Midlake, Van Occupanther (Bella Union): Placing this on the list was a tough call, as I've only heard one finalized track from Midlake's long-awaited follow-up to Bamnan and Slivercork, but if lead-off single "Roscoe" is any indication, fans and detractors alike are in for quite a treat. As lead singer Tim Smith alluded to more than a year ago, VO owes a lot to '70s singer-songwriters like Joni Mitchell and Neil Young. The otherworldly synthesizers from the last album are grounded this time around with an acoustic guitar sensibility, and the result is an album that may finally help the band overcome the media's overused Flaming Lips and Grandaddy comparisons.

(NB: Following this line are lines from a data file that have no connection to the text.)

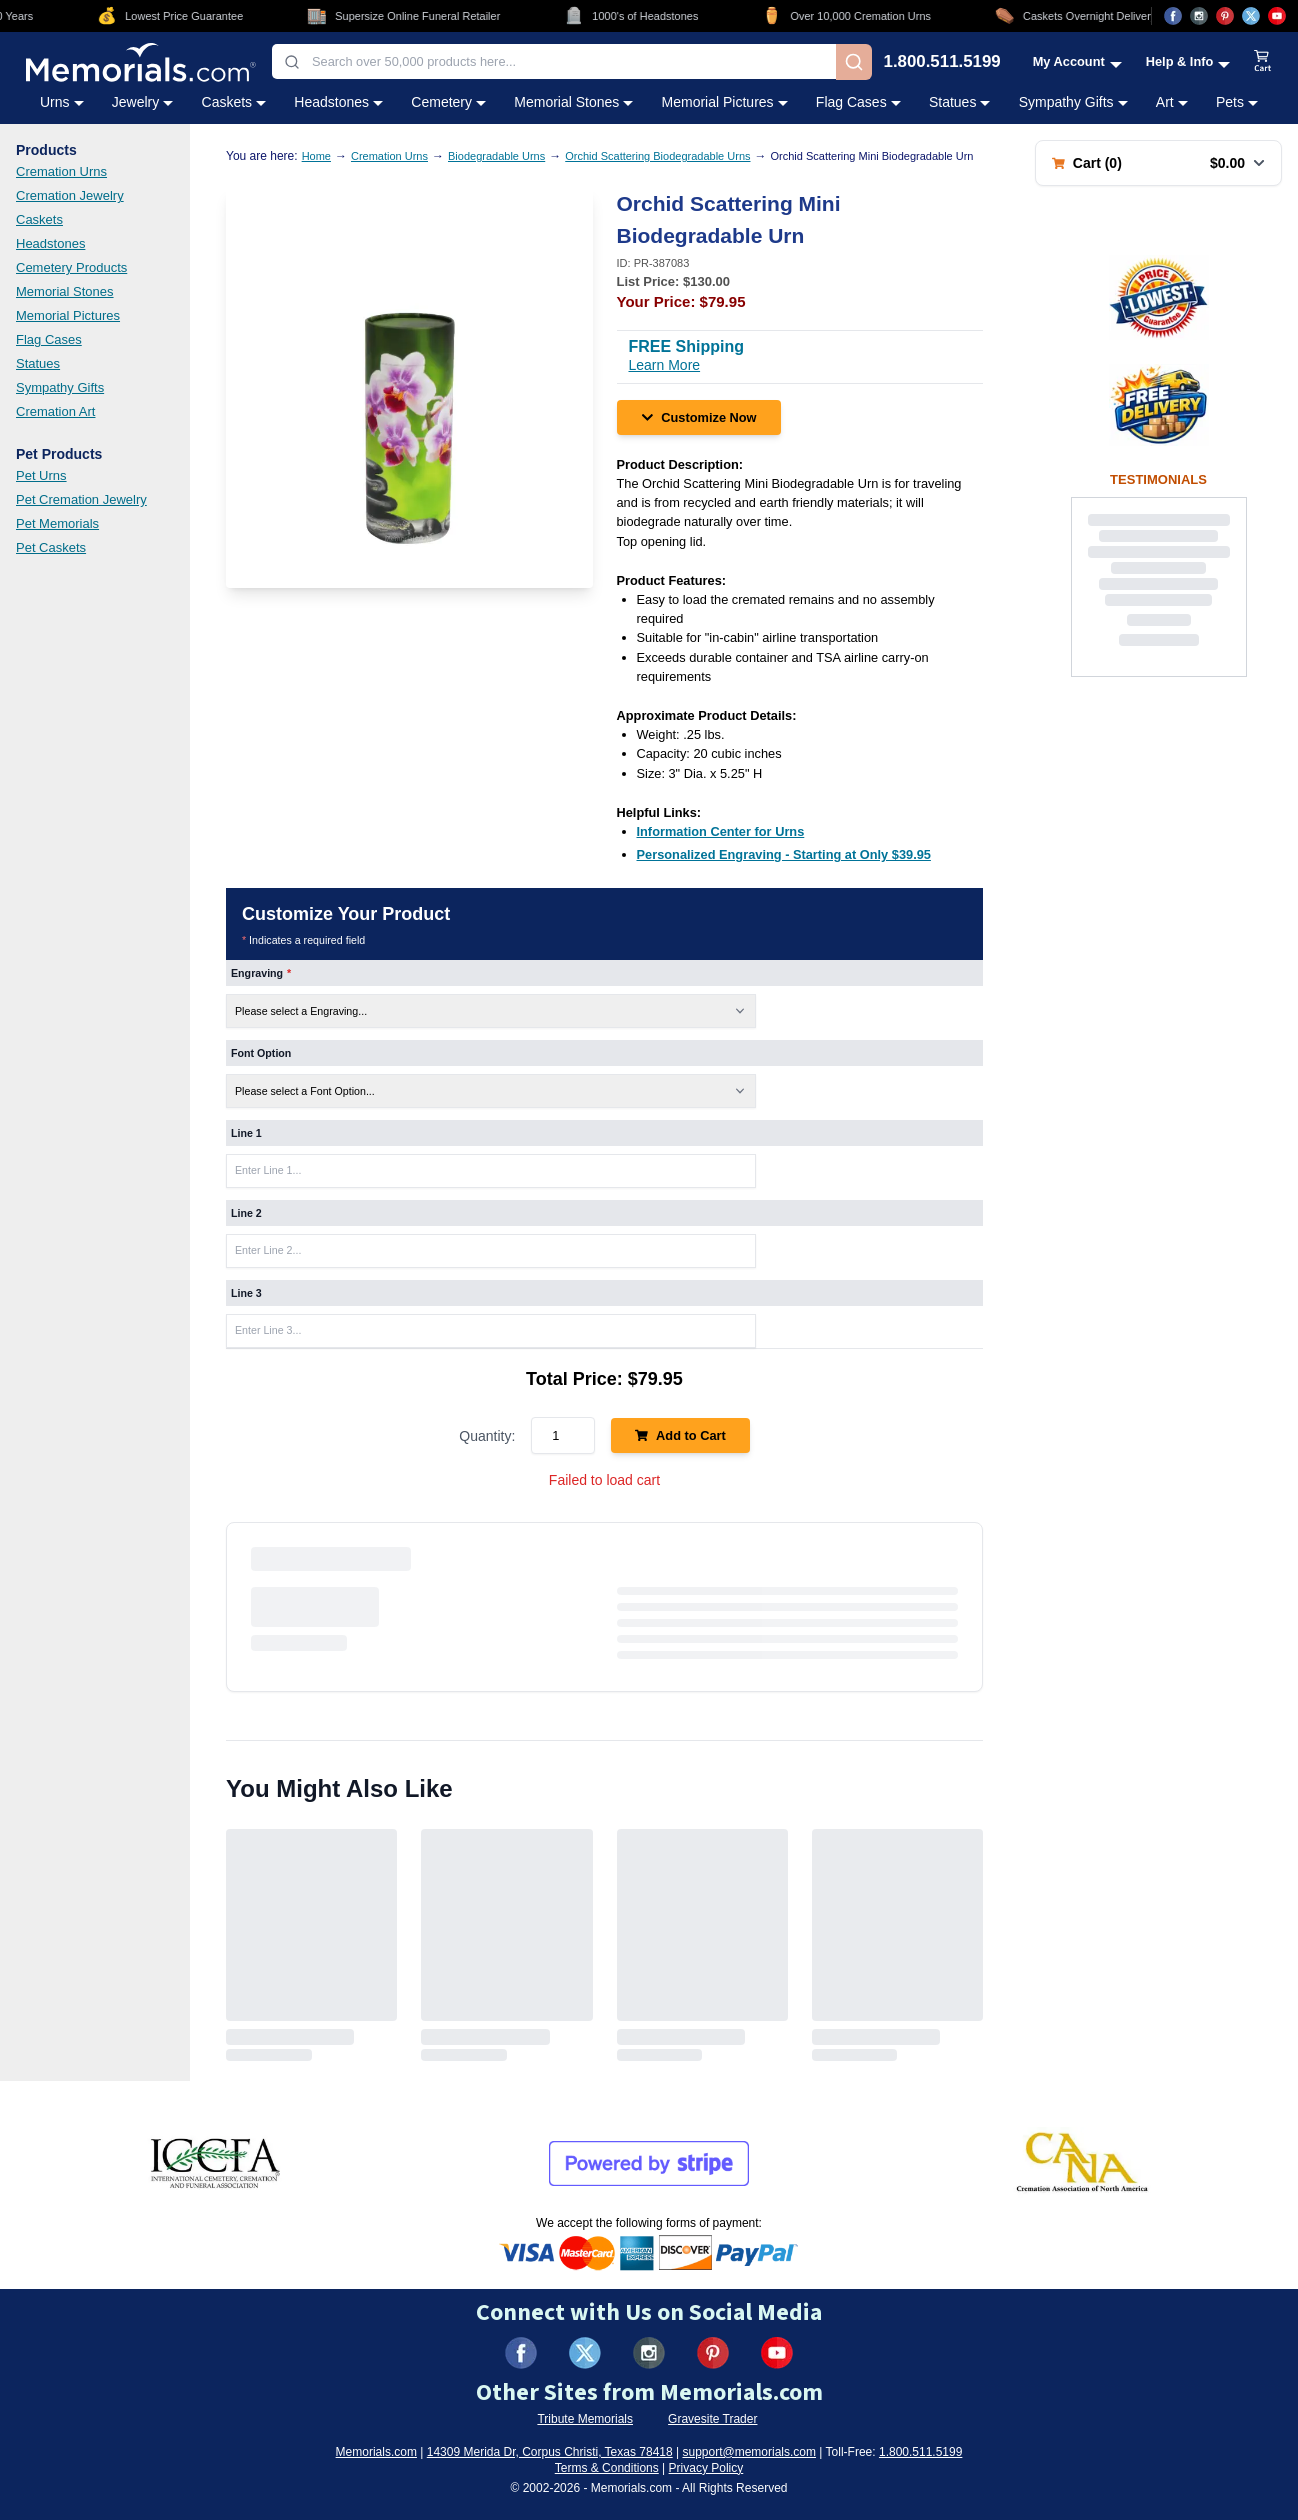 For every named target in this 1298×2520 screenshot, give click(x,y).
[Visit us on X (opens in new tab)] (1251, 16)
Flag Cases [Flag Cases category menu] (858, 102)
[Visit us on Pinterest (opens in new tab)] (1225, 16)
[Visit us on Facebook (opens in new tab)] (1173, 16)
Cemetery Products (71, 267)
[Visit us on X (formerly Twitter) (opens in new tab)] (585, 2353)
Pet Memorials (57, 523)
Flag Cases (49, 339)
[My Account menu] (1077, 61)
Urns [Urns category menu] (62, 102)
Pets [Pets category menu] (1237, 102)
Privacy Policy (706, 2468)
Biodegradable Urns (496, 156)
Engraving (261, 973)
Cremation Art (55, 411)
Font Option (261, 1053)
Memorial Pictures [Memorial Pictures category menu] (725, 102)
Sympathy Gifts (60, 387)
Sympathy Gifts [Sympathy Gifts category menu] (1073, 102)
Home (316, 156)
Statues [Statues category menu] (959, 102)
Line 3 (246, 1293)
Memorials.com (376, 2452)
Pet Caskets (51, 547)
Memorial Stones (65, 291)
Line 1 (246, 1133)
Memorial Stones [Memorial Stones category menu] (573, 102)
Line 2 (246, 1213)
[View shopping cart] (1263, 62)
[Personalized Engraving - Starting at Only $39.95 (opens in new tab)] (784, 854)
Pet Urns (41, 475)
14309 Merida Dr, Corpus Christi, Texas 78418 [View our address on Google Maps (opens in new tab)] (550, 2452)
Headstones (50, 243)
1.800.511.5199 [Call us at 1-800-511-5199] (942, 62)
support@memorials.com (749, 2452)
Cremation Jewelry (70, 195)
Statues (38, 363)
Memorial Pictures (68, 315)
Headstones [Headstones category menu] (338, 102)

Baboon, as yet untitled (no label yet): Much hoopla and rejoicing will be found in the Dallas Observer when this album finally sees release, because the four songs that the band sent me last week have received some serious listen-on-repeat treatment. In the house, in the car, at the gym--I couldn't get enough of concert-tested rockers like "Can't Be Wrong" and "Saturday." Longtime fans might come to expect such quality from the 'boon, but even those die-hards won't be ready for "Breaking Glass"--it's potentially the biggest, best single in their 15-year career, a high-pace dance-rocker with Baboon's signature shout-along hooks that Hot Hot Heat wishes they could emulate. Again, MySpace saves the day with an early tease: Visit myspace.com/baboon for new single "Surround."
Unfortunately, Dallas' red-hot rap community hasn't gotten any big '06 releases in my hands, though I'm looking forward to serious activity now that publicity for guys like Steve Austin, Kin Fok Kru and Pikahsso is picking up steam. And this list would've been much longer if I'd received material for possible (but not 100 percent confirmed) '06 records/EPs by Pleasant Grove, the Baptist Generals, Record Hop, the Tah-Dahs, Hogpig, Kristy Kruger, the Golden Falcons, the Strange Boys and Bosque Brown. Heck, that's only established bands--keep sending demos and CDs my way, bands. There's always room for more. After all, I'm an optimist.